FIRST THOUGHTS ON WHEN THE BUS HIT…
“That was weird” … pretty much my first words the morning after my initial anxiety attack. It had been a great night with close friends. It was December. I’d been putting in some extra hours at work to help prepare and run the school’s winter concert. My immune system had taken a beating from a head cold and sore throat that seemed to have lasted an unusual amount of time. A small infection in my nose had flared up and shown some resistance to the primary round of antibiotics, requiring a second round of much stronger medicine. The new prescription did not allow the consumption of alcohol, so wine with dinner was out. My replacement beverage of choice for the night was coffee. I’m usually a one-cup-a-morning coffee drinker, but on this occasion I went to town, guzzling mug after mug throughout the evening and thoroughly enjoying the late night caffeine buzz.

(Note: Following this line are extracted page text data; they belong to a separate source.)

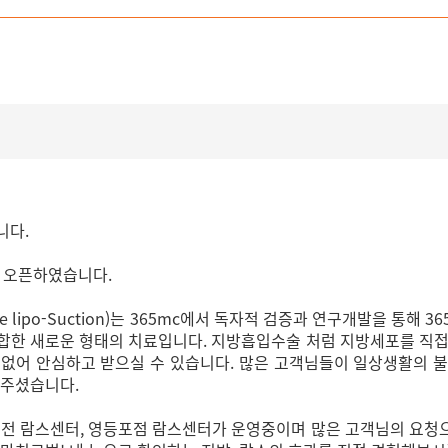
입니다.
1일 오픈하였습니다.
invasive lipo-Suction)는 365mc에서 독자적 검증과 연구개발을
합한 새로운 형태의 치료입니다. 지방흡입수술 처럼 지방세포를 직접
없어 안심하고 받으실 수 있습니다. 많은 고객님들이 일상생활의 
여주셨습니다.
대전 람스센터, 영등포점 람스센터가 운영중이며 많은 고객님의 요청으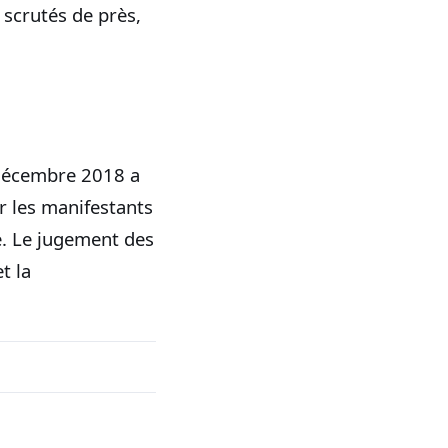
t scrutés de près,
 décembre 2018 a
r les manifestants
e. Le jugement des
t la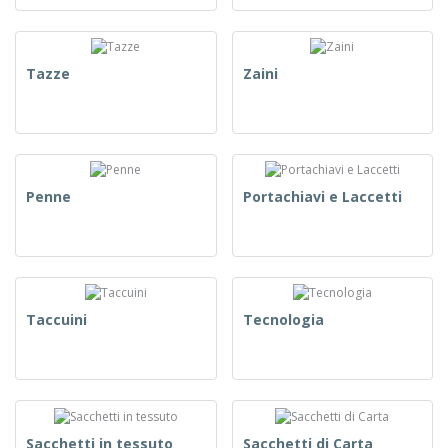
Tazze
Zaini
Penne
Portachiavi e Laccetti
Taccuini
Tecnologia
Sacchetti in tessuto
Sacchetti di Carta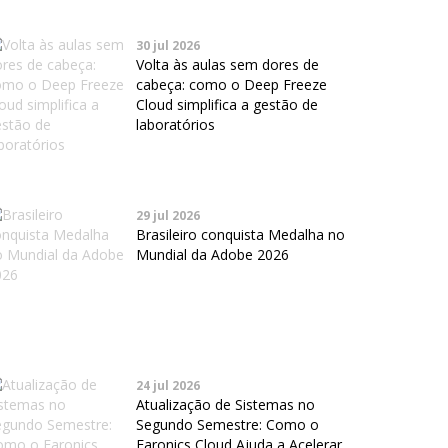
30 jul 2026
Volta às aulas sem dores de
cabeça: como o Deep Freeze
Cloud simplifica a gestão de
laboratórios
29 jul 2026
Brasileiro conquista Medalha no
Mundial da Adobe 2026
24 jul 2026
Atualização de Sistemas no
Segundo Semestre: Como o
Faronics Cloud Ajuda a Acelerar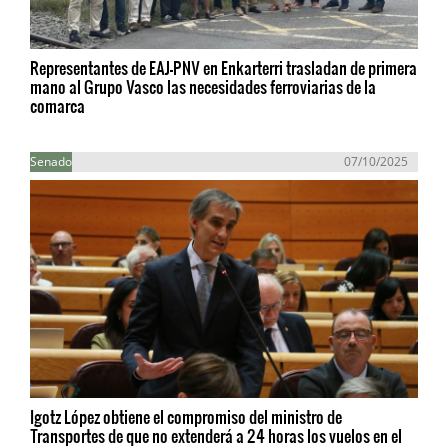
Representantes de EAJ-PNV en Enkarterri trasladan de primera
mano al Grupo Vasco las necesidades ferroviarias de la
comarca
Senado
07/10/2025
Igotz López obtiene el compromiso del ministro de
Transportes de que no extenderá a 24 horas los vuelos en el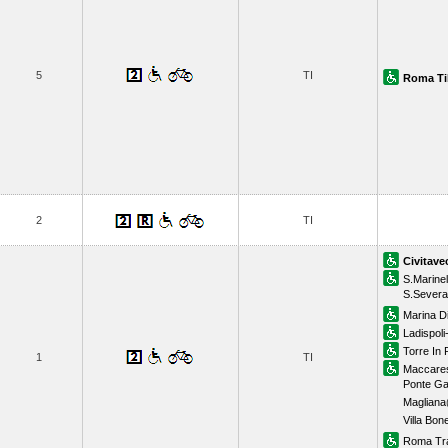
5
TI
Roma Ti
2
TI
Civitave
S.Marinel
S.Severa
Marina Di
Ladispoli
Torre In 
1
TI
Maccare
Ponte Ga
Magliana
Villa Bonel
Roma Tr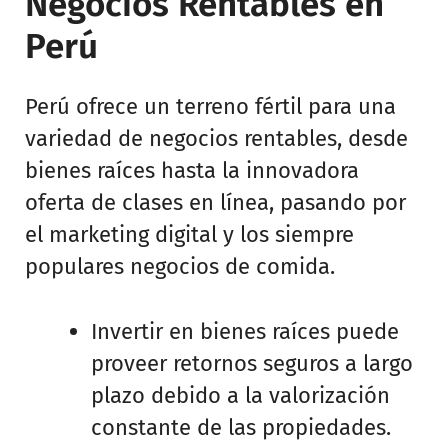
Negocios Rentables en
Perú
Perú ofrece un terreno fértil para una
variedad de negocios rentables, desde
bienes raíces hasta la innovadora
oferta de clases en línea, pasando por
el marketing digital y los siempre
populares negocios de comida.
Invertir en bienes raíces puede
proveer retornos seguros a largo
plazo debido a la valorización
constante de las propiedades.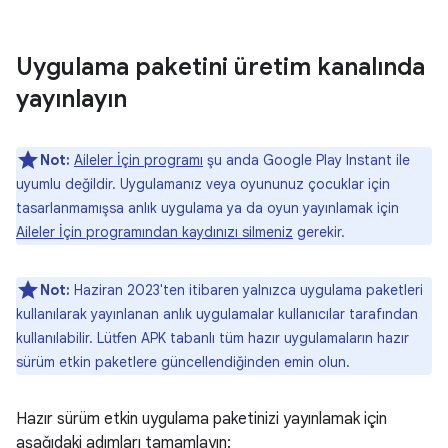
Uygulama paketini üretim kanalında
yayınlayın
Not:
Aileler İçin programı
şu anda Google Play Instant ile
uyumlu değildir. Uygulamanız veya oyununuz çocuklar için
tasarlanmamışsa anlık uygulama ya da oyun yayınlamak için
Aileler İçin programından kaydınızı silmeniz
gerekir.
Not:
Haziran 2023'ten itibaren yalnızca uygulama paketleri
kullanılarak yayınlanan anlık uygulamalar kullanıcılar tarafından
kullanılabilir. Lütfen APK tabanlı tüm hazır uygulamaların hazır
sürüm etkin paketlere güncellendiğinden emin olun.
Hazır sürüm etkin uygulama paketinizi yayınlamak için
aşağıdaki adımları tamamlayın: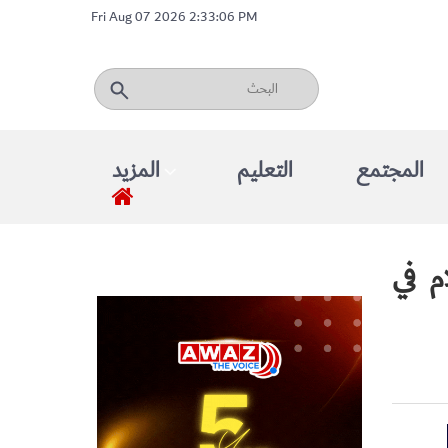
Fri Aug 07 2026 2:33:06 PM
المجتمع
التعليم
المزيد
م في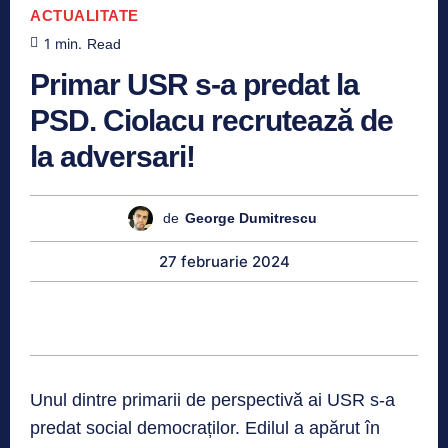
ACTUALITATE
1
min.
Read
Primar USR s-a predat la
PSD. Ciolacu recrutează de
la adversari!
de
George Dumitrescu
27 februarie 2024
Unul dintre primarii de perspectivă ai USR s-a
predat social democraților. Edilul a apărut în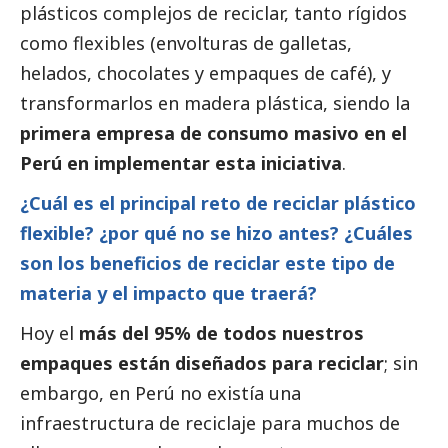
plásticos complejos de reciclar, tanto rígidos
como flexibles (envolturas de galletas,
helados, chocolates y empaques de café), y
transformarlos en madera plástica, siendo la
primera empresa de consumo masivo en el
Perú en implementar esta iniciativa
.
¿Cuál es el principal reto de reciclar plástico
flexible? ¿por qué no se hizo antes? ¿Cuáles
son los beneficios de reciclar este tipo de
materia y el impacto que traerá?
Hoy el
más del 95% de todos nuestros
empaques están diseñados para reciclar
; sin
embargo, en Perú no existía una
infraestructura de reciclaje para muchos de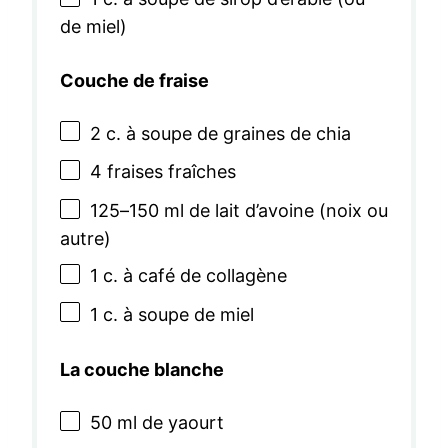
de miel)
Couche de fraise
2
c. à soupe de graines de chia
4
fraises fraîches
125
–
150
ml de lait d’avoine (noix ou
autre)
1
c. à café de collagène
1
c. à soupe de miel
La couche blanche
50
ml de yaourt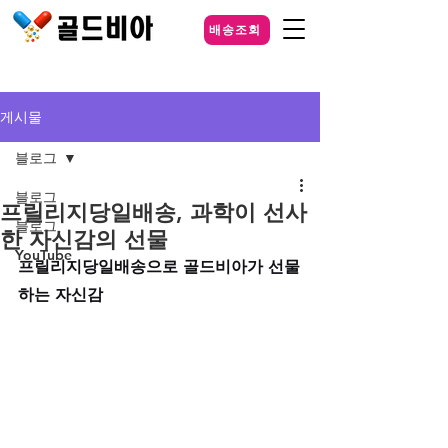
배송조회
게시물
블로그
블로그
프릴리지당일배송, 과학이 선사
블로그
한 자신감의 선물
YouTube
프릴리지당일배송으로 골드비아가 선물
하는 자신감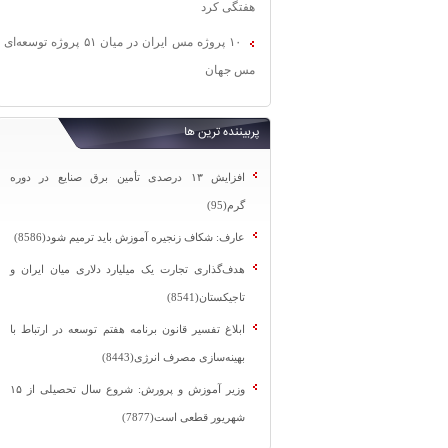
هفتگی کرد
۱۰ پروژه مس ایران در میان ۵۱ پروژه توسعه‌ای
مس جهان
پربیننده ترین ها
افزایش ۱۳ درصدی تأمین برق صنایع در دوره
گرم(95)
عارف: شکاف زنجیره آموزش باید ترمیم شود(8586)
هدف‌گذاری تجارت یک میلیارد دلاری میان ایران و
تاجیکستان(8541)
ابلاغ تفسیر قانون برنامه هفتم توسعه در ارتباط با
بهینه‌سازی مصرف انرژی(8443)
وزیر آموزش و پرورش: شروع سال تحصیلی از ۱۵
شهریور قطعی است(7877)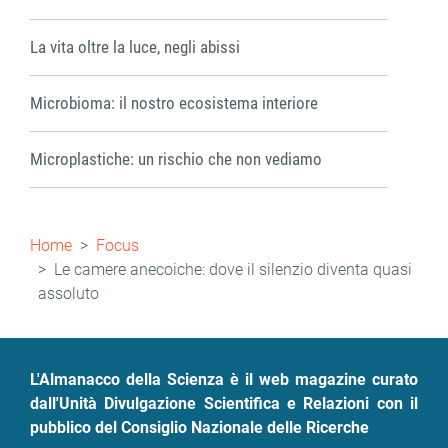
La vita oltre la luce, negli abissi
Microbioma: il nostro ecosistema interiore
Microplastiche: un rischio che non vediamo
Briciole
Home
Focus
di
Le camere anecoiche: dove il silenzio diventa quasi
assoluto
pane
L'Almanacco della Scienza è il web magazine curato
dall'Unità Divulgazione Scientifica e Relazioni con il
pubblico del Consiglio Nazionale delle Ricerche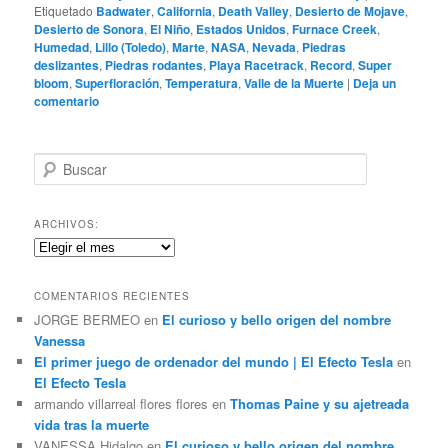
Etiquetado
Badwater
,
California
,
Death Valley
,
Desierto de Mojave
,
Desierto de Sonora
,
El Niño
,
Estados Unidos
,
Furnace Creek
,
Humedad
,
Lillo (Toledo)
,
Marte
,
NASA
,
Nevada
,
Piedras
deslizantes
,
Piedras rodantes
,
Playa Racetrack
,
Record
,
Super
bloom
,
Superfloración
,
Temperatura
,
Valle de la Muerte
|
Deja un
comentario
B
u
s
c
ARCHIVOS:
a
Archivos:
r
COMENTARIOS RECIENTES
JORGE BERMEO
en
El curioso y bello origen del nombre
Vanessa
El primer juego de ordenador del mundo | El Efecto Tesla
en
El Efecto Tesla
armando villarreal flores flores
en
Thomas Paine y su ajetreada
vida tras la muerte
VANESSA Hidalgo
en
El curioso y bello origen del nombre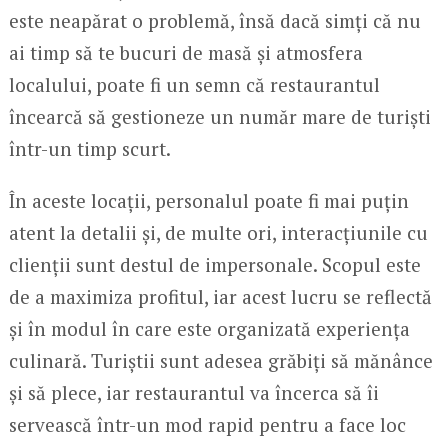
este neapărat o problemă, însă dacă simți că nu
ai timp să te bucuri de masă și atmosfera
localului, poate fi un semn că restaurantul
încearcă să gestioneze un număr mare de turiști
într-un timp scurt.
În aceste locații, personalul poate fi mai puțin
atent la detalii și, de multe ori, interacțiunile cu
clienții sunt destul de impersonale. Scopul este
de a maximiza profitul, iar acest lucru se reflectă
și în modul în care este organizată experiența
culinară. Turiștii sunt adesea grăbiți să mănânce
și să plece, iar restaurantul va încerca să îi
servească într-un mod rapid pentru a face loc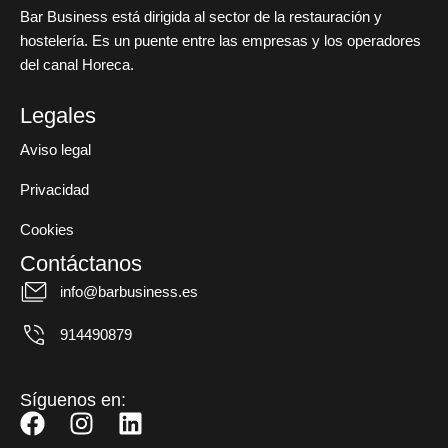
Bar Business está dirigida al sector de la restauración y
hostelería. Es un puente entre las empresas y los operadores
del canal Horeca.
Legales
Aviso legal
Privacidad
Cookies
Contáctanos
info@barbusiness.es
914490879
Síguenos en:
F
I
L
a
n
i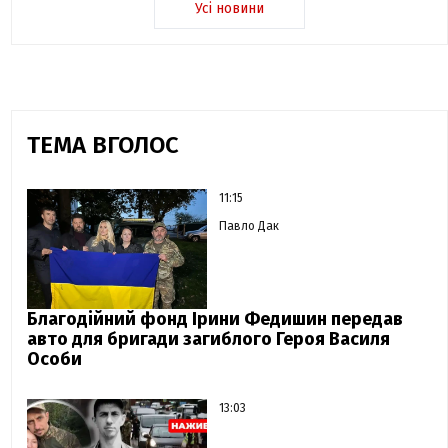
Усі новини
ТЕМА ВГОЛОС
11:15
Павло Дак
Благодійний фонд Ірини Федишин передав
авто для бригади загиблого Героя Василя
Особи
13:03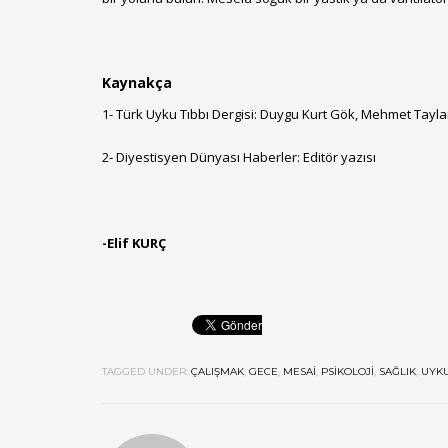
Kaynakça
1- Türk Uyku Tıbbı Dergisi: Duygu Kurt Gök, Mehmet Tayl
2- Diyestisyen Dünyası Haberler: Editör yazısı
-Elif KURÇ
TAGGED UNDER:
ÇALIŞMAK
,
GECE
,
MESAI
,
PSIKOLOJI
,
SAĞLIK
,
UYK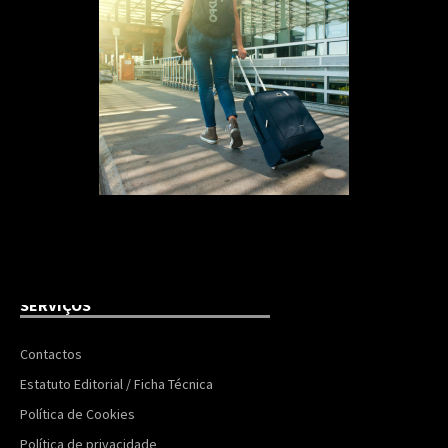
SERVIÇOS
Contactos
Estatuto Editorial / Ficha Técnica
Política de Cookies
Política de privacidade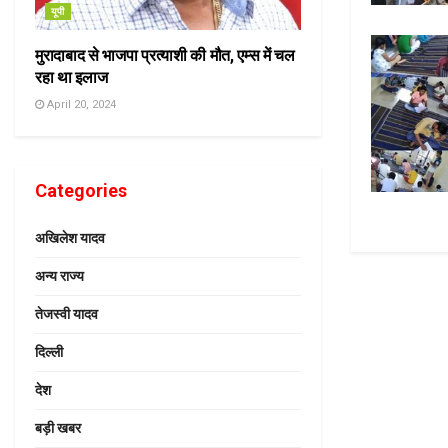
यूपी
मुरादाबाद से भाजपा प्रत्याशी की मौत, एम्स में चल
रहा था इलाज
April 20, 2024
Categories
अखिलेश यादव
अन्य राज्य
तेजस्वी यादव
दिल्ली
देश
बड़ी खबर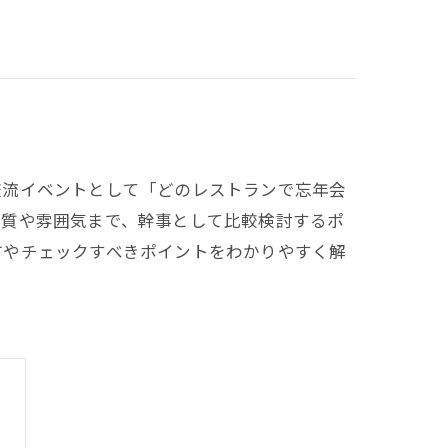
交流イベントとして「どのレストランで忘年会
の質や雰囲気まで、幹事として比較検討するポ
方やチェックすべきポイントをわかりやすく解
。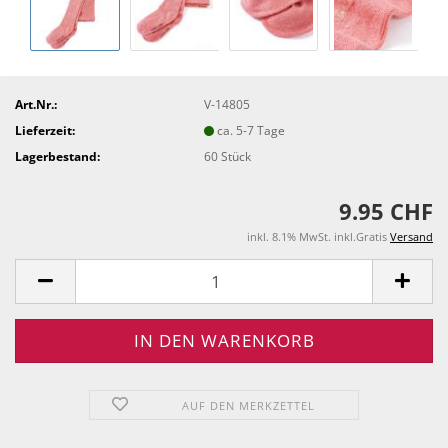
Art.Nr.:
V-14805
Lieferzeit:
ca. 5-7 Tage
Lagerbestand:
60
Stück
9.95 CHF
inkl. 8.1% MwSt. inkl.Gratis
Versand
AUF DEN MERKZETTEL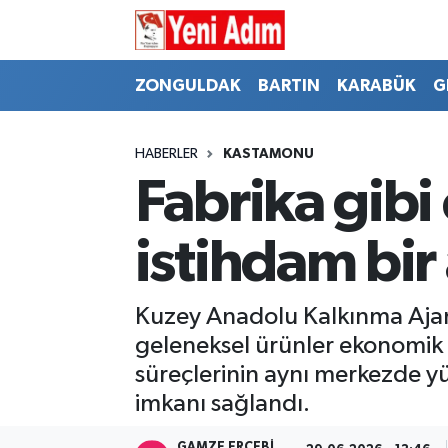
ZONGULDAK
ZONGULDAK
Zonguldak Hava Durumu
ZONGULDAK
BARTIN
KARABÜK
G
SPOR
BARTIN
Zonguldak Trafik Yoğunluk Haritası
HABERLER
KASTAMONU
ASAYİŞ
KARABÜK
Süper Lig Puan Durumu ve Fikstür
Fabrika gibi 
GÜNCEL
GENEL
Tüm Manşetler
istihdam bir
SİYASET
SPOR
Son Dakika Haberleri
Kuzey Anadolu Kalkınma Ajansı
RESMİ İLAN
SİYASET
Haber Arşivi
geleneksel ürünler ekonomik 
süreçlerinin aynı merkezde y
SAĞLIK
imkanı sağlandı.
GÜNCEL
GAMZE ERÇEBI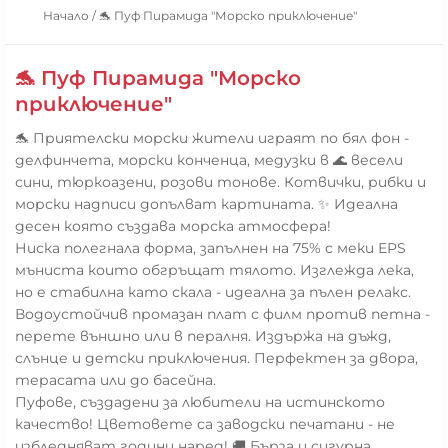
Начало
/
🐬 Пуф Пирамида "Морско приключение"
🐬 Пуф Пирамида "Морско
приключение"
🐬 Приятелски морски жители играят по бял фон -
делфинчета, морски конченца, медузки в 🌊 весели
сини, тюркоазени, розови тонове. Котвички, рибки и
морски надписи допълват картината. ✨ Идеална
десен която създава морска атмосфера!
Ниска полегнала форма, запълнен на 75% с меки EPS
мъниста които обгръщат тялото. Изглежда лека,
но е стабилна като скала - идеална за пълен релакс.
Водоустойчив промазан плат с филм против петна -
перете външно или в пералня. Издържа на дъжд,
слънце и детски приключения. Перфектен за двора,
терасата или до басейна.
Пуфове, създадени за любители на истинското
качество! Цветовете са заводски печатани - не
избледняват години наред! 🚚 Бърза и сигурна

Our friends left at around 11 o’clock after a night of laughs and great conversation. My wife and I tidied the kitchen, checked on our two sleeping children, and headed to bed. Despite my highly caffeinated state, I dropped off to sleep the moment my head hit the pillow. Little did I know that as I drifted off into my blissful slumber that the number 42 bus to Panicville was heading my way. It was travelling at full speed and its headlights were off. It hit at about 1:30a.m.
I awoke suddenly, my heart racing in my chest. A bad dream? Maybe. I tossed and turned for a few minutes, trying to find that peaceful sleep that had come so easily earlier in the night. No such luck. I sat up on the edge of the bed. I felt bad. My heart raced. My insides felt twisted – almost sick, but not quite. My fingers were trembling and I was breathing hard. I was feeling something… guilt? Dread? Fear? I couldn’t pinpoint it, but I didn’t like it. I began pacing the room and my wife woke up. Confused, random thoughts flooded my mind. I began apologizing for all kinds of things. Being a poor husband, a weak father, and even a below average dog owner. I was filled with a kind of self-loathing worry that was quite out of character for my usual easy-going, cheerful nature.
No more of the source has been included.